The site is about eight miles from the border with Ohio and West Virginia. The budget and policy center noted that employees could well be residents of neighboring states, "but only the Commonwealth's taxpayers will be paying for Shell's tax breaks."
The tax credit would come on top of a 15-year tax exemption the General Assembly approved for the Shell site in March. To qualify as a Keystone Opportunity Expansion Zone, the cracker plant and its affiliates would have to invest a combined $1 billion in plant facilities and employ 400 full-time workers. They would pay no income or property taxes and some sales tax.
The proposed tax credit would apply to 20 percent of the company's qualified state-tax liabilities, but since Shell would have few tax liabilities for 15 years because of the Keystone Opportunity exemption, it could sell those tax credits to ethane-producing companies or to manufacturers that produce materials derived from the ethane cracker. State officials say "dozens of new manufacturers" could locate to the region.
The tax credit would amount to 5 cents per gallon of ethane consumed, capped at about a daily limit of 3.6 million gallons, about the capacity of a "world-class" cracker. If the plant consumed less ethane, the tax credit would be smaller.
The American Chemistry Council estimated that construction of the petrochemical complex would support 6,000 direct jobs, even though most of the $3.2 billion cost would go toward purchasing equipment and supplies from outside the state.

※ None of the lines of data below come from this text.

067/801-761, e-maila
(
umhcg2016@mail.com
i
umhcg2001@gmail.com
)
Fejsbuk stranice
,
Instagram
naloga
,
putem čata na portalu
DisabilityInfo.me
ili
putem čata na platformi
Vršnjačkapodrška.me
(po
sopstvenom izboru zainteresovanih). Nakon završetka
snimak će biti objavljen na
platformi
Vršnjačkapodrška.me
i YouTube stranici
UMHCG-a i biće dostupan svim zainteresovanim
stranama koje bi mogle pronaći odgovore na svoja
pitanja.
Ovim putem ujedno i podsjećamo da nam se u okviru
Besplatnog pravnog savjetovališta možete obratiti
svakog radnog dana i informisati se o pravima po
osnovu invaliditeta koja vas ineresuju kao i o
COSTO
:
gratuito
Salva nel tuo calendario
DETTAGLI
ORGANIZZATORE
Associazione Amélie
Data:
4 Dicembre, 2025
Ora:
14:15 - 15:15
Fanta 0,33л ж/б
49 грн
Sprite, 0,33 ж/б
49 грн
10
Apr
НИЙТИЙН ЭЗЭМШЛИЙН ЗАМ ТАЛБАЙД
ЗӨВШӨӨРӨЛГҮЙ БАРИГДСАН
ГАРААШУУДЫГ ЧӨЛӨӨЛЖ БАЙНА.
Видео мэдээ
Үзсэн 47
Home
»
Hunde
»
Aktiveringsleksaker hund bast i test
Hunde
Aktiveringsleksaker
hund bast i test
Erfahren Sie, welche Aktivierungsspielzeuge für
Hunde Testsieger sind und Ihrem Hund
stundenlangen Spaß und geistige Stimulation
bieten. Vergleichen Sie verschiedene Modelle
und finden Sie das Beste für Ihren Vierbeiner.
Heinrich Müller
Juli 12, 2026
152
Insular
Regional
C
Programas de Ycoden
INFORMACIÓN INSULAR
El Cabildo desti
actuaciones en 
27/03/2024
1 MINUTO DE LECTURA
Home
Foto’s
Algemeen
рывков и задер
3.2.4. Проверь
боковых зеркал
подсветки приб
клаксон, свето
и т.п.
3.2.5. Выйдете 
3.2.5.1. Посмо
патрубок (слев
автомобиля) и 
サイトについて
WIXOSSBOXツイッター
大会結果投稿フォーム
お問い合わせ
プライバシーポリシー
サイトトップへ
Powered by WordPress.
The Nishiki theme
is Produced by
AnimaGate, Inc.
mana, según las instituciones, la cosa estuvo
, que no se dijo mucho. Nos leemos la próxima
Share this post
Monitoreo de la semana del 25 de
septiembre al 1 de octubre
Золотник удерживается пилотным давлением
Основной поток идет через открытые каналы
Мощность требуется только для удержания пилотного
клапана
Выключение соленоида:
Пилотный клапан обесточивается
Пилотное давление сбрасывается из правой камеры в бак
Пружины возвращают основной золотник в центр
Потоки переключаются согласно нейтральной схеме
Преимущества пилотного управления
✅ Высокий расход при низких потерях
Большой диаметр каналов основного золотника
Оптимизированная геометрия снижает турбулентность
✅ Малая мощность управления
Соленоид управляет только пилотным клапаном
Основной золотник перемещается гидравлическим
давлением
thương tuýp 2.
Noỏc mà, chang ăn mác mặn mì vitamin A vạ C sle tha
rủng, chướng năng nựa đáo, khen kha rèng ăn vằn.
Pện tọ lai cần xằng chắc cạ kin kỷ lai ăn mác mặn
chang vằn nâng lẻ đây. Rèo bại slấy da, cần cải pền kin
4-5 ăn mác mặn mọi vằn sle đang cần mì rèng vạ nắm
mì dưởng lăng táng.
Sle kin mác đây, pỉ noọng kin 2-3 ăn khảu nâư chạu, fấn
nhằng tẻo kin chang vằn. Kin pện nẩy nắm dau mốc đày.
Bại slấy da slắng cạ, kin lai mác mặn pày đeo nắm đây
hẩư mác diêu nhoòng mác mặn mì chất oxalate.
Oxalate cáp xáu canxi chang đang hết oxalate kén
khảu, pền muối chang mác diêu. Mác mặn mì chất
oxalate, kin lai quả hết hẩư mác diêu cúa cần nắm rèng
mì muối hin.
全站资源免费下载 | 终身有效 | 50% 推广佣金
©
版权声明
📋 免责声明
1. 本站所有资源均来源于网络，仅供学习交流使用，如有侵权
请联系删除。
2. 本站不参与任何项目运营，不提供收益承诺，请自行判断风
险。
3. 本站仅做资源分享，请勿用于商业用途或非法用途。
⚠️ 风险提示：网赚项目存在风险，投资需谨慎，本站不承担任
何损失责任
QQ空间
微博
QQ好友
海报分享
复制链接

A larger cumulative local impact would occur once the petrochemical complex was operating, said Kevin Swift, the chemistry council's economist. One cracker could generate $4.8 billion in annual chemical-industry activity in Pennsylvania, $7.9 billion in broader economic activity .
Shell is exploring adding units that would convert the ethylene into polyethylene, a plastic resin, and ethylene glycol, a liquid chemical that is a raw material in polyester and antifreeze. Swift said his economic projections made no attempt to calculate a "spillover effect" if manufacturers who use the ethylene by-products moved to the region.
The new production from shale gas represents "a complete sea change," Swift said, reversing a long-term trend to move petrochemical production offshore.
According to the chemistry council's calculations, the complex and related activity would generate $241 million in federal taxes a year and $141 million in state and local taxes — not counting any reductions for tax credits.